WHAT YOU SHOULD DO: Find each line in the records below that contains the word "library", and copy it out.

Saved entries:
------------------------------------------------

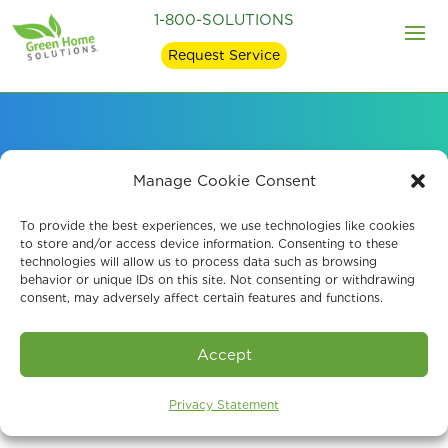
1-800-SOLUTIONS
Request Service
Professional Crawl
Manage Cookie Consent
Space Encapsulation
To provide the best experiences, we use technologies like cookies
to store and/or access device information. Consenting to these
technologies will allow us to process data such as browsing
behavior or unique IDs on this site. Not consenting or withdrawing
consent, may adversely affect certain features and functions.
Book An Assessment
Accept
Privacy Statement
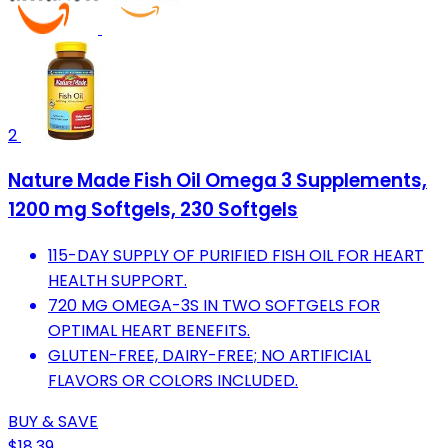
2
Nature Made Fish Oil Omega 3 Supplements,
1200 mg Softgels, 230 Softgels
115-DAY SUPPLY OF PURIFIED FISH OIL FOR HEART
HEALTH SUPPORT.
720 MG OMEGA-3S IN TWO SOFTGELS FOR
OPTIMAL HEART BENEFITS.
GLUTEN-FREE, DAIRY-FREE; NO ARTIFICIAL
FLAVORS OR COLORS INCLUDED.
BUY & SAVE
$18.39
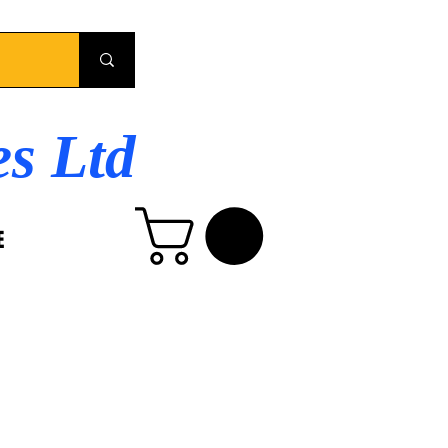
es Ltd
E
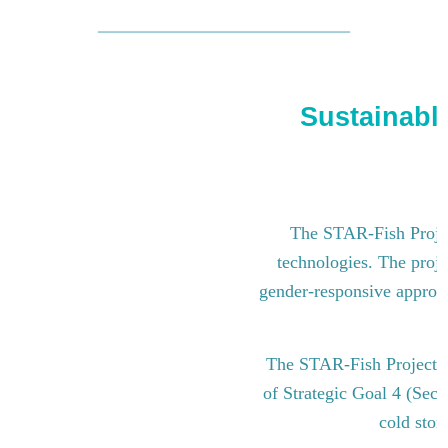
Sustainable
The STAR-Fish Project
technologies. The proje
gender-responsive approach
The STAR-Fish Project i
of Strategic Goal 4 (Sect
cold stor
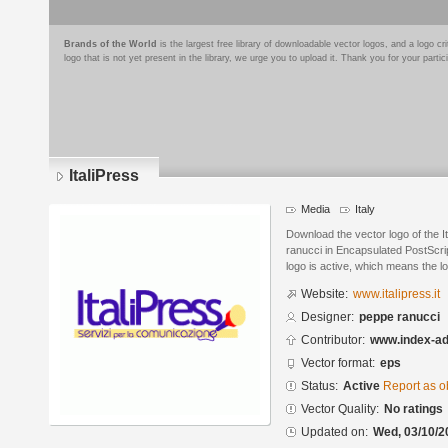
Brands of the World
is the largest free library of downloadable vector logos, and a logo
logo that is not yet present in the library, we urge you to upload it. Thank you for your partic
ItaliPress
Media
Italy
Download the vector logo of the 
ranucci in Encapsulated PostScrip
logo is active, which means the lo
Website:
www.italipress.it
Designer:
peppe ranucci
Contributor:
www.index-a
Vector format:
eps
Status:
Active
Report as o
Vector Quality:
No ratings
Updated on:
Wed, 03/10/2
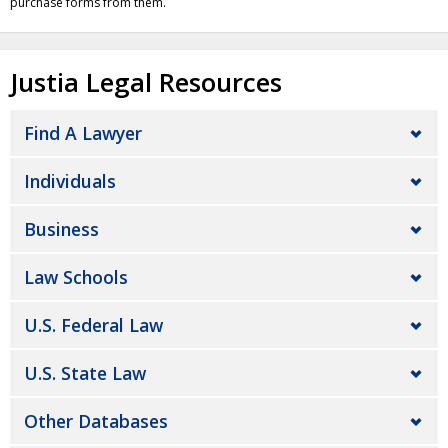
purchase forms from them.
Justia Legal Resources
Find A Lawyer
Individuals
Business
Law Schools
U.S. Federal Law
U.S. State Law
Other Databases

------------------------------------------------

ANSWER FOR THIS EXERCISE:
is the largest free library of downloadable vector logos, and a logo
logo that is not yet present in the library, we urge you to upload it. Thank you for your partic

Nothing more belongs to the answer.